No one has ever accused me of ‘microaggression’ or being an oppressor, and no one has ever asked me to reflect anything in the marks I award other than academic merit. I read material that is infused with ‘anti-Western views’ from time to time, but not generally in connection with my university work and am wracking my brains to think of any occasion in the last thirty years when anyone has expressed such views to me on a university campus. Certainly no colleague has. The odd student may have done, but it is just as common to hear or read comments of a more conservative or authoritarian nature that I disagree with from a liberal perspective.

My policy when teaching and writing is always to articulate different sides of an argument and allow the students themselves to make up their own minds about issues. No one has ever complained about me trying my hardest to be fair and balanced in this regard. I adhere completely to the traditions of liberal higher education and have never been asked not to.

Occasionally one hears colleagues using expressions such as ‘declonise the curriculum’ but all they mean by this is including some more diverse examples and references from a wider range of countries. There is no underlying radical agenda at play. No anti-western politics. Just a rather sloppy use of language married to a genuine concern for the needs of overseas students.

Of course, it may be that things are very different in humanities and social science departments than is the case in business schools. And I suspect that universities based in London and its environs probably adhere more to fashionable, metropolitan conceptions of ‘right-thinking’ in the political field than we tend to in more provincial settings. But no such nuance is acknowledged in Matt Goodwin’s book. He makes a general case about universities everywhere being increasingly illiberal places. This is just not true.

Sure some students take a radical position – on climate change as much as identity – but the majority really do not in my experience. Uk students lean mildly leftwards on most issues as younger people tend to do, but not generally in a strident or intolerant way. And what is wrong anyway with being anti-racist or pro the rights of sexual minorities? What is wrong with supporting the notion of social justice? What is wrong, as Matt appears to think there is, with lecturers caring about ‘student satisfaction’ when managing courses that they are paying for?

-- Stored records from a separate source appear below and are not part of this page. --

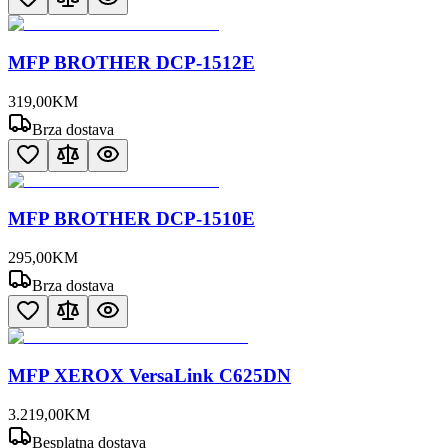
MFP BROTHER DCP-1512E
319
,
00
KM
Brza dostava
MFP BROTHER DCP-1510E
295
,
00
KM
Brza dostava
MFP XEROX VersaLink C625DN
3.219
,
00
KM
Besplatna dostava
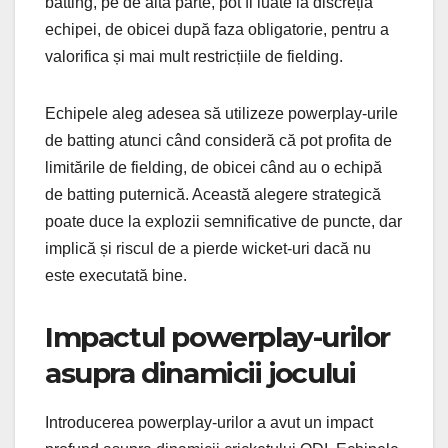
batting, pe de altă parte, pot fi luate la discreția
echipei, de obicei după faza obligatorie, pentru a
valorifica și mai mult restricțiile de fielding.
Echipele aleg adesea să utilizeze powerplay-urile
de batting atunci când consideră că pot profita de
limitările de fielding, de obicei când au o echipă
de batting puternică. Această alegere strategică
poate duce la explozii semnificative de puncte, dar
implică și riscul de a pierde wicket-uri dacă nu
este executată bine.
Impactul powerplay-urilor
asupra dinamicii jocului
Introducerea powerplay-urilor a avut un impact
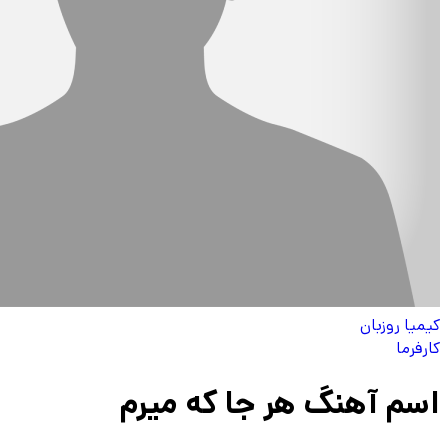
کیمیا روزبان
کارفرما
اسم آهنگ هر جا که میرم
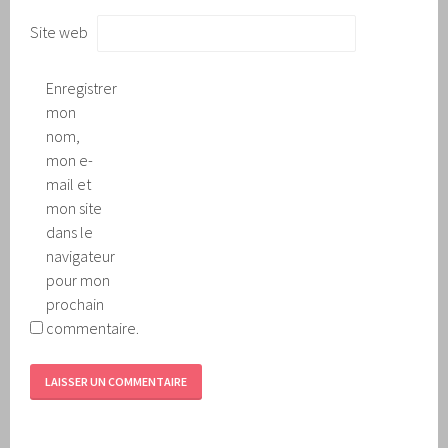
Site web
Enregistrer
mon
nom,
mon e-
mail et
mon site
dans le
navigateur
pour mon
prochain
commentaire.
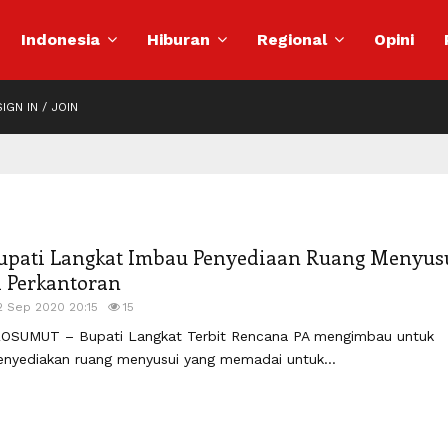
Indonesia
Hiburan
Regional
Opini
IGN IN / JOIN
upati Langkat Imbau Penyediaan Ruang Menyus
i Perkantoran
2 Sep 2020 20:15
15
OSUMUT – Bupati Langkat Terbit Rencana PA mengimbau untuk
nyediakan ruang menyusui yang memadai untuk...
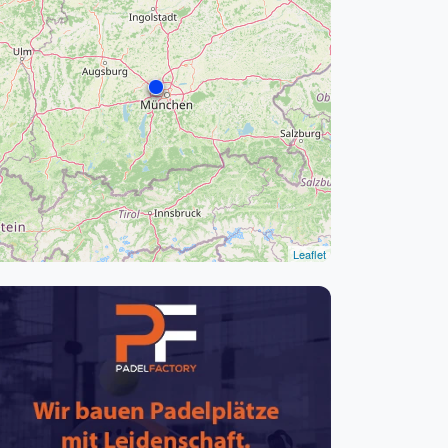
pzig
rtmund
sen
Leaflet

So I really enjoyed this book, but found its conclusions to be too generalised. Radical identity politics are on the march and their influence can be seen in all manner of institutions. But there is also a big and powerful counter-reaction in train too. There are awful examples of cancellation and attempts to silence people who hold right-leaning views. But that is true in reverse too as, for example, Jeremy Corbyn is now finding to his cost.

It is inaccurate to argue, as this book does, that radical identity politics have now attained a position of dominance across the university sector. Simply not the case.